Exercise instructions
Each line below should be set down again unchanged.
········
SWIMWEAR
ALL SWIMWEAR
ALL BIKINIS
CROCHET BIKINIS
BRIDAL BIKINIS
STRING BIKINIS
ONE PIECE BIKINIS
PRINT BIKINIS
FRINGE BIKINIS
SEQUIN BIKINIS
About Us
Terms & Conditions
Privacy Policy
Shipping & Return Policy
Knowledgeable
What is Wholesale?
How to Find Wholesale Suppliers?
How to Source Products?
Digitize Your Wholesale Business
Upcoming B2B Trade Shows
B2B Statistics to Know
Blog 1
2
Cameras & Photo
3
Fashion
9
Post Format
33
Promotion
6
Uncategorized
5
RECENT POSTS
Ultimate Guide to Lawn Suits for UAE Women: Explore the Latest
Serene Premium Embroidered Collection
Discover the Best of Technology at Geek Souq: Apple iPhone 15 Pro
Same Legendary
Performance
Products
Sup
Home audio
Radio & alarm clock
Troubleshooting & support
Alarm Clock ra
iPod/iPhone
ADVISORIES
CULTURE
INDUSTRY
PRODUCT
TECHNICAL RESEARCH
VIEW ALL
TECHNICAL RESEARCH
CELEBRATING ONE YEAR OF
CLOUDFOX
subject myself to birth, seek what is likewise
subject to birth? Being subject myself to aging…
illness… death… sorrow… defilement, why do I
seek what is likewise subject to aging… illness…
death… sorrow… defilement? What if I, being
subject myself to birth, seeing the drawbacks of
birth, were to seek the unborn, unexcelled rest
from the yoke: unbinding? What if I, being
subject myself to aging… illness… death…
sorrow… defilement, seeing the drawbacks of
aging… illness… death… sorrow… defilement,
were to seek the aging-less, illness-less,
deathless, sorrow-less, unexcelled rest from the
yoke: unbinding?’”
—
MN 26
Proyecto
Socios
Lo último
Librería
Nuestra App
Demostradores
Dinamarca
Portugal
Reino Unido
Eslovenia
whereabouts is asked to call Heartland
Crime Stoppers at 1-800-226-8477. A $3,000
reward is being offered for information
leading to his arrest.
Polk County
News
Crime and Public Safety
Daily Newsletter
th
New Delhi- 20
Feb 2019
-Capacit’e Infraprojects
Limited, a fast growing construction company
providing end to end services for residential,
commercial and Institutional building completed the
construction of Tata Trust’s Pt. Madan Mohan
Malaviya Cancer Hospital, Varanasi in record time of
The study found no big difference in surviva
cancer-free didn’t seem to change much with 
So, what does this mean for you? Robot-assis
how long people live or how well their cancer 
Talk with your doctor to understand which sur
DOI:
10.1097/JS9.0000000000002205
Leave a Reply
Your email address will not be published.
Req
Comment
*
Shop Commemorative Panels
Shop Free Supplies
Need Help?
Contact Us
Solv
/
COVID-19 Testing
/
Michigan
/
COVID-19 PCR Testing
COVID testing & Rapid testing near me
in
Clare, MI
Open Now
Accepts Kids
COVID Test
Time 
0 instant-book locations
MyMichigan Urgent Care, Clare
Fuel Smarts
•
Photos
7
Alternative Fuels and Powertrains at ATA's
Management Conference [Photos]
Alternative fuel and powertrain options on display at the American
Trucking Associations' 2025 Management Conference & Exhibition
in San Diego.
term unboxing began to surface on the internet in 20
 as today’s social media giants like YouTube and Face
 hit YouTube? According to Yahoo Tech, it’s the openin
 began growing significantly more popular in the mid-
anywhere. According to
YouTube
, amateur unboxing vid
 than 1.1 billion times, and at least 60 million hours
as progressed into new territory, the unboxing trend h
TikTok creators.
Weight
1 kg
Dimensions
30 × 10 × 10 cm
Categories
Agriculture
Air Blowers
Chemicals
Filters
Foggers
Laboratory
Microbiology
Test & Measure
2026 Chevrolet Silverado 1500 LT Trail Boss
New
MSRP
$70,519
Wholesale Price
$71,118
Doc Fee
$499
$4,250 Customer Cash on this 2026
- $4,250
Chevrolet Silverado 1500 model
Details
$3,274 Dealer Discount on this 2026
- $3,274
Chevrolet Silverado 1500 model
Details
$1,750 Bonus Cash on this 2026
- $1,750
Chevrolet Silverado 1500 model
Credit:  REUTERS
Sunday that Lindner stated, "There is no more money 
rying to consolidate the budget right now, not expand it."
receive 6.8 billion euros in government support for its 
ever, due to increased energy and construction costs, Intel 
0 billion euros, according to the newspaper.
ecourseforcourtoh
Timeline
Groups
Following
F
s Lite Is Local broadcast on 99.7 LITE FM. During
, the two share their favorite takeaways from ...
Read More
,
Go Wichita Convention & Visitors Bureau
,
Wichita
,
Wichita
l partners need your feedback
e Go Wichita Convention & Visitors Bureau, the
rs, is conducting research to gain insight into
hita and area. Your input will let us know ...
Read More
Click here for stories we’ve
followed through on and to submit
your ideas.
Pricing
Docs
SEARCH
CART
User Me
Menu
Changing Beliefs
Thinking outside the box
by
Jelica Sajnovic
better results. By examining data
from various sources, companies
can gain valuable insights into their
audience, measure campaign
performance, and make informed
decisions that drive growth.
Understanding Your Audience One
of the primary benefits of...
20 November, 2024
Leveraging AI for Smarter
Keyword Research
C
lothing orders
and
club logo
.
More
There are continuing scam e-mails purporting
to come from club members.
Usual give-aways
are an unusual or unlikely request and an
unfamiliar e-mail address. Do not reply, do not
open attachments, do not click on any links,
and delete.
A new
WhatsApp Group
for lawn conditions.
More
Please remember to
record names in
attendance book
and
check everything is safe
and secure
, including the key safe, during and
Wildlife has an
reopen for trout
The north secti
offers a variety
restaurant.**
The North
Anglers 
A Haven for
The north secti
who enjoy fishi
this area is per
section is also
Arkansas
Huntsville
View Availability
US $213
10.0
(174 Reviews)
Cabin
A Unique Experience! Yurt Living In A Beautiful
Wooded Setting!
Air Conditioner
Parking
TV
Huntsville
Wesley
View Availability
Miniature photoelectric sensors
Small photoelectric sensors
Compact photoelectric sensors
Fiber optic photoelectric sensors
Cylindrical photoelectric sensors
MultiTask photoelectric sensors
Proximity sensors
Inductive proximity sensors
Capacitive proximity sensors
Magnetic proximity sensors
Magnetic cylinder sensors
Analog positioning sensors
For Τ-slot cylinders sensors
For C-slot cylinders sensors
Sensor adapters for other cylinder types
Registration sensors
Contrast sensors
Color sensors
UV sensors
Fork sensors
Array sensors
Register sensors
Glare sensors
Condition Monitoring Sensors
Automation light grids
········
Output for this task
SWIMWEAR
ALL SWIMWEAR
ALL BIKINIS
CROCHET BIKINIS
BRIDAL BIKINIS
STRING BIKINIS
ONE PIECE BIKINIS
PRINT BIKINIS
FRINGE BIKINIS
SEQUIN BIKINIS
About Us
Terms & Conditions
Privacy Policy
Shipping & Return Policy
Knowledgeable
What is Wholesale?
How to Find Wholesale Suppliers?
How to Source Products?
Digitize Your Wholesale Business
Upcoming B2B Trade Shows
B2B Statistics to Know
Blog 1
2
Cameras & Photo
3
Fashion
9
Post Format
33
Promotion
6
Uncategorized
5
RECENT POSTS
Ultimate Guide to Lawn Suits for UAE Women: Explore the Latest
Serene Premium Embroidered Collection
Discover the Best of Technology at Geek Souq: Apple iPhone 15 Pro
Same Legendary
Performance
Products
Sup
Home audio
Radio & alarm clock
Troubleshooting & support
Alarm Clock ra
iPod/iPhone
ADVISORIES
CULTURE
INDUSTRY
PRODUCT
TECHNICAL RESEARCH
VIEW ALL
TECHNICAL RESEARCH
CELEBRATING ONE YEAR OF
CLOUDFOX
subject myself to birth, seek what is likewise
subject to birth? Being subject myself to aging…
illness… death… sorrow… defilement, why do I
seek what is likewise subject to aging… illness…
death… sorrow… defilement? What if I, being
subject myself to birth, seeing the drawbacks of
birth, were to seek the unborn, unexcelled rest
from the yoke: unbinding? What if I, being
subject myself to aging… illness… death…
sorrow… defilement, seeing the drawbacks of
aging… illness… death… sorrow… defilement,
were to seek the aging-less, illness-less,
deathless, sorrow-less, unexcelled rest from the
yoke: unbinding?’”
—
MN 26
Proyecto
Socios
Lo último
Librería
Nuestra App
Demostradores
Dinamarca
Portugal
Reino Unido
Eslovenia
whereabouts is asked to call Heartland
Crime Stoppers at 1-800-226-8477. A $3,000
reward is being offered for information
leading to his arrest.
Polk County
News
Crime and Public Safety
Daily Newsletter
th
New Delhi- 20
Feb 2019
-Capacit’e Infraprojects
Limited, a fast growing construction company
providing end to end services for residential,
commercial and Institutional building completed the
construction of Tata Trust’s Pt. Madan Mohan
Malaviya Cancer Hospital, Varanasi in record time of
The study found no big difference in surviva
cancer-free didn’t seem to change much with 
So, what does this mean for you? Robot-assis
how long people live or how well their cancer 
Talk with your doctor to understand which sur
DOI:
10.1097/JS9.0000000000002205
Leave a Reply
Your email address will not be published.
Req
Comment
*
Shop Commemorative Panels
Shop Free Supplies
Need Help?
Contact Us
Solv
/
COVID-19 Testing
/
Michigan
/
COVID-19 PCR Testing
COVID testing & Rapid testing near me
in
Clare, MI
Open Now
Accepts Kids
COVID Test
Time 
0 instant-book locations
MyMichigan Urgent Care, Clare
Fuel Smarts
•
Photos
7
Alternative Fuels and Powertrains at ATA's
Management Conference [Photos]
Alternative fuel and powertrain options on display at the American
Trucking Associations' 2025 Management Conference & Exhibition
in San Diego.
term unboxing began to surface on the internet in 20
 as today’s social media giants like YouTube and Face
 hit YouTube? According to Yahoo Tech, it’s the openin
 began growing significantly more popular in the mid-
anywhere. According to
YouTube
, amateur unboxing vid
 than 1.1 billion times, and at least 60 million hours
as progressed into new territory, the unboxing trend h
TikTok creators.
Weight
1 kg
Dimensions
30 × 10 × 10 cm
Categories
Agriculture
Air Blowers
Chemicals
Filters
Foggers
Laboratory
Microbiology
Test & Measure
2026 Chevrolet Silverado 1500 LT Trail Boss
New
MSRP
$70,519
Wholesale Price
$71,118
Doc Fee
$499
$4,250 Customer Cash on this 2026
- $4,250
Chevrolet Silverado 1500 model
Details
$3,274 Dealer Discount on this 2026
- $3,274
Chevrolet Silverado 1500 model
Details
$1,750 Bonus Cash on this 2026
- $1,750
Chevrolet Silverado 1500 model
Credit:  REUTERS
Sunday that Lindner stated, "There is no more money 
rying to consolidate the budget right now, not expand it."
receive 6.8 billion euros in government support for its 
ever, due to increased energy and construction costs, Intel 
0 billion euros, according to the newspaper.
ecourseforcourtoh
Timeline
Groups
Following
F
s Lite Is Local broadcast on 99.7 LITE FM. During
, the two share their favorite takeaways from ...
Read More
,
Go Wichita Convention & Visitors Bureau
,
Wichita
,
Wichita
l partners need your feedback
e Go Wichita Convention & Visitors Bureau, the
rs, is conducting research to gain insight into
hita and area. Your input will let us know ...
Read More
Click here for stories we’ve
followed through on and to submit
your ideas.
Pricing
Docs
SEARCH
CART
User Me
Menu
Changing Beliefs
Thinking outside the box
by
Jelica Sajnovic
better results. By examining data
from various sources, companies
can gain valuable insights into their
audience, measure campaign
performance, and make informed
decisions that drive growth.
Understanding Your Audience One
of the primary benefits of...
20 November, 2024
Leveraging AI for Smarter
Keyword Research
C
lothing orders
and
club logo
.
More
There are continuing scam e-mails purporting
to come from club members.
Usual give-aways
are an unusual or unlikely request and an
unfamiliar e-mail address. Do not reply, do not
open attachments, do not click on any links,
and delete.
A new
WhatsApp Group
for lawn conditions.
More
Please remember to
record names in
attendance book
and
check everything is safe
and secure
, including the key safe, during and
Wildlife has an
reopen for trout
The north secti
offers a variety
restaurant.**
The North
Anglers 
A Haven for
The north secti
who enjoy fishi
this area is per
section is also
Arkansas
Huntsville
View Availability
US $213
10.0
(174 Reviews)
Cabin
A Unique Experience! Yurt Living In A Beautiful
Wooded Setting!
Air Conditioner
Parking
TV
Huntsville
Wesley
View Availability
Miniature photoelectric sensors
Small photoelectric sensors
Compact photoelectric sensors
Fiber optic photoelectric sensors
Cylindrical photoelectric sensors
MultiTask photoelectric sensors
Proximity sensors
Inductive proximity sensors
Capacitive proximity sensors
Magnetic proximity sensors
Magnetic cylinder sensors
Analog positioning sensors
For Τ-slot cylinders sensors
For C-slot cylinders sensors
Sensor adapters for other cylinder types
Registration sensors
Contrast sensors
Color sensors
UV sensors
Fork sensors
Array sensors
Register sensors
Glare sensors
Condition Monitoring Sensors
Automation light grids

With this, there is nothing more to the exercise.